## WHAT TO PRODUCE
Leave the pictures in the listing below aside and reproduce exactly the lines starting with the one with "comeremos en restaurantes" and going on through the one with "sitesi, herhangi bir", both ends included.

--- RECORDS FOR THIS EXERCISE ---

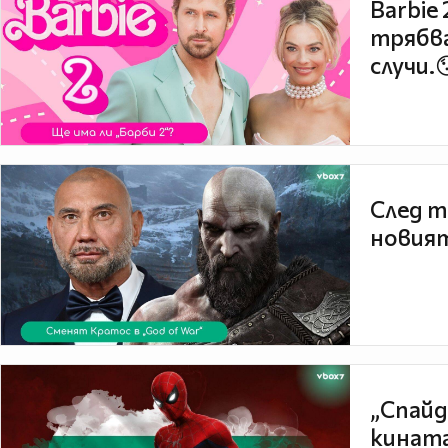
Barbie
трябва
случи.
След т
новият
„Спайд
кината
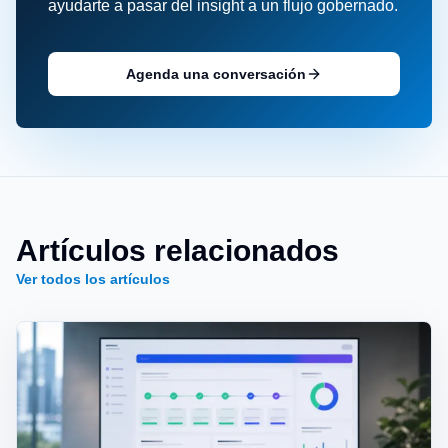
ayudarte a pasar del insight a un flujo gobernado.
Agenda una conversación
Artículos relacionados
Ver todos los artículos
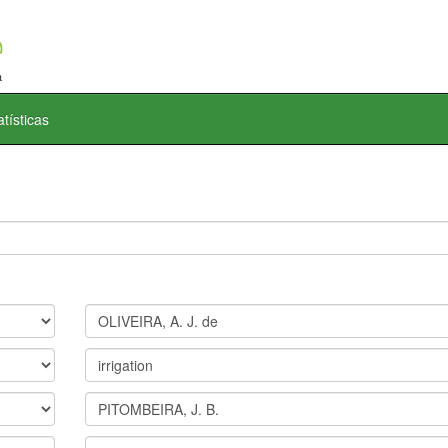
atísticas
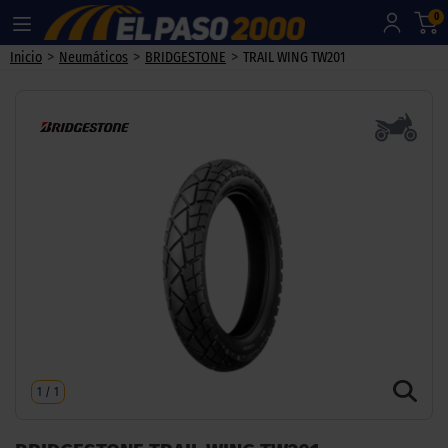
0
>
>
>
Inicio
Neumáticos
BRIDGESTONE
TRAIL WING TW201
1
/
1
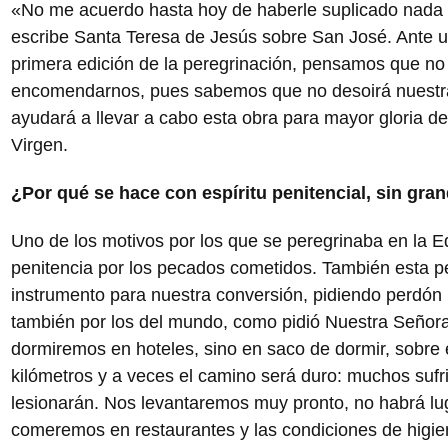
«No me acuerdo hasta hoy de haberle suplicado nada
escribe Santa Teresa de Jesús sobre San José. Ante 
primera edición de la peregrinación, pensamos que no
encomendarnos, pues sabemos que no desoirá nuestras
ayudará a llevar a cabo esta obra para mayor gloria d
Virgen.
¿Por qué se hace con espíritu penitencial, sin g
Uno de los motivos por los que se peregrinaba en la 
penitencia por los pecados cometidos. También esta p
instrumento para nuestra conversión, pidiendo perdón
también por los del mundo, como pidió Nuestra Señor
dormiremos en hoteles, sino en saco de dormir, sobr
kilómetros y a veces el camino será duro: muchos sufr
lesionarán. Nos levantaremos muy pronto, no habrá lug
comeremos en restaurantes y las condiciones de higie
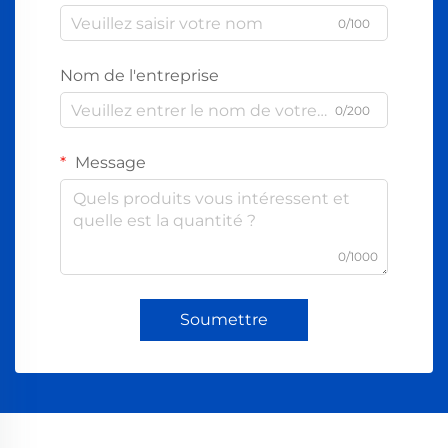
0/100
Nom de l'entreprise
0/200
Message
0/1000
Soumettre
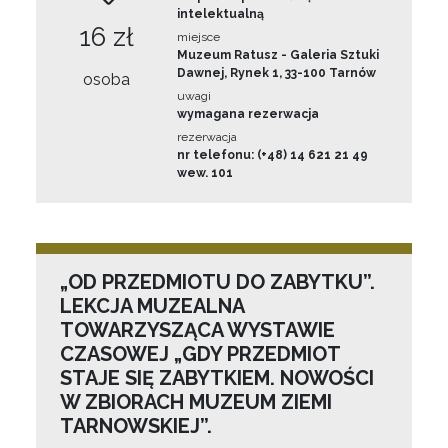
intelektualną
16 zł
miejsce
Muzeum Ratusz - Galeria Sztuki
Dawnej, Rynek 1, 33-100 Tarnów
osoba
uwagi
wymagana rezerwacja
rezerwacja
nr telefonu: (+48) 14 621 21 49
wew. 101
„OD PRZEDMIOTU DO ZABYTKU”.
LEKCJA MUZEALNA
TOWARZYSZĄCA WYSTAWIE
CZASOWEJ „GDY PRZEDMIOT
STAJE SIĘ ZABYTKIEM. NOWOŚCI
W ZBIORACH MUZEUM ZIEMI
TARNOWSKIEJ”.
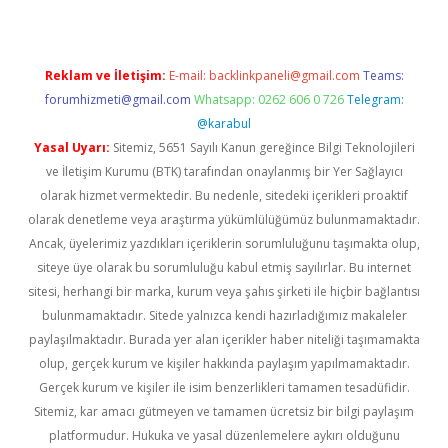
Reklam ve İletişim:
E-mail:
backlinkpaneli@gmail.com
Teams:
forumhizmeti@gmail.com
Whatsapp: 0262 606 0 726
Telegram:
@karabul
Yasal Uyarı:
Sitemiz, 5651 Sayılı Kanun gereğince Bilgi Teknolojileri
ve İletişim Kurumu (BTK) tarafından onaylanmış bir Yer Sağlayıcı
olarak hizmet vermektedir. Bu nedenle, sitedeki içerikleri proaktif
olarak denetleme veya araştırma yükümlülüğümüz bulunmamaktadır.
Ancak, üyelerimiz yazdıkları içeriklerin sorumluluğunu taşımakta olup,
siteye üye olarak bu sorumluluğu kabul etmiş sayılırlar. Bu internet
sitesi, herhangi bir marka, kurum veya şahıs şirketi ile hiçbir bağlantısı
bulunmamaktadır. Sitede yalnızca kendi hazırladığımız makaleler
paylaşılmaktadır. Burada yer alan içerikler haber niteliği taşımamakta
olup, gerçek kurum ve kişiler hakkında paylaşım yapılmamaktadır.
Gerçek kurum ve kişiler ile isim benzerlikleri tamamen tesadüfidir.
Sitemiz, kar amacı gütmeyen ve tamamen ücretsiz bir bilgi paylaşım
platformudur. Hukuka ve yasal düzenlemelere aykırı olduğunu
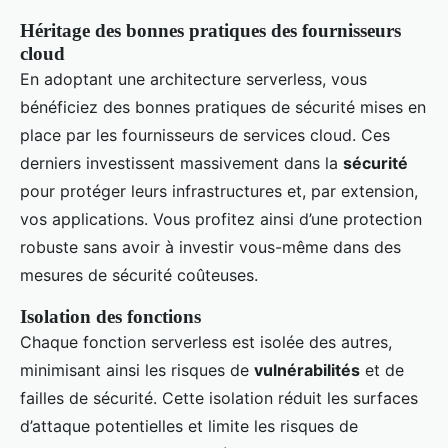
Héritage des bonnes pratiques des fournisseurs
cloud
En adoptant une architecture serverless, vous
bénéficiez des bonnes pratiques de sécurité mises en
place par les fournisseurs de services cloud. Ces
derniers investissent massivement dans la
sécurité
pour protéger leurs infrastructures et, par extension,
vos applications. Vous profitez ainsi d’une protection
robuste sans avoir à investir vous-même dans des
mesures de sécurité coûteuses.
Isolation des fonctions
Chaque fonction serverless est isolée des autres,
minimisant ainsi les risques de
vulnérabilités
et de
failles de sécurité. Cette isolation réduit les surfaces
d’attaque potentielles et limite les risques de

---

## EXPECTED ANSWER
comeremos en restaurantes y las condiciones de higie
0/100
Nom de l'entreprise
0/200
Message
0/1000
Soumettre
intelektualną
16 zł
miejsce
Muzeum Ratusz - Galeria Sztuki
Dawnej, Rynek 1, 33-100 Tarnów
osoba
uwagi
wymagana rezerwacja
rezerwacja
nr telefonu: (+48) 14 621 21 49
wew. 101
„OD PRZEDMIOTU DO ZABYTKU”.
LEKCJA MUZEALNA
TOWARZYSZĄCA WYSTAWIE
CZASOWEJ „GDY PRZEDMIOT
STAJE SIĘ ZABYTKIEM. NOWOŚCI
W ZBIORACH MUZEUM ZIEMI
TARNOWSKIEJ”.
Reklam ve İletişim:
E-mail:
backlinkpaneli@gmail.com
Teams:
forumhizmeti@gmail.com
Whatsapp: 0262 606 0 726
Telegram:
@karabul
Yasal Uyarı:
Sitemiz, 5651 Sayılı Kanun gereğince Bilgi Teknolojileri
ve İletişim Kurumu (BTK) tarafından onaylanmış bir Yer Sağlayıcı
olarak hizmet vermektedir. Bu nedenle, sitedeki içerikleri proaktif
olarak denetleme veya araştırma yükümlülüğümüz bulunmamaktadır.
Ancak, üyelerimiz yazdıkları içeriklerin sorumluluğunu taşımakta olup,
siteye üye olarak bu sorumluluğu kabul etmiş sayılırlar. Bu internet
sitesi, herhangi bir marka, kurum veya şahıs şirketi ile hiçbir bağlantısı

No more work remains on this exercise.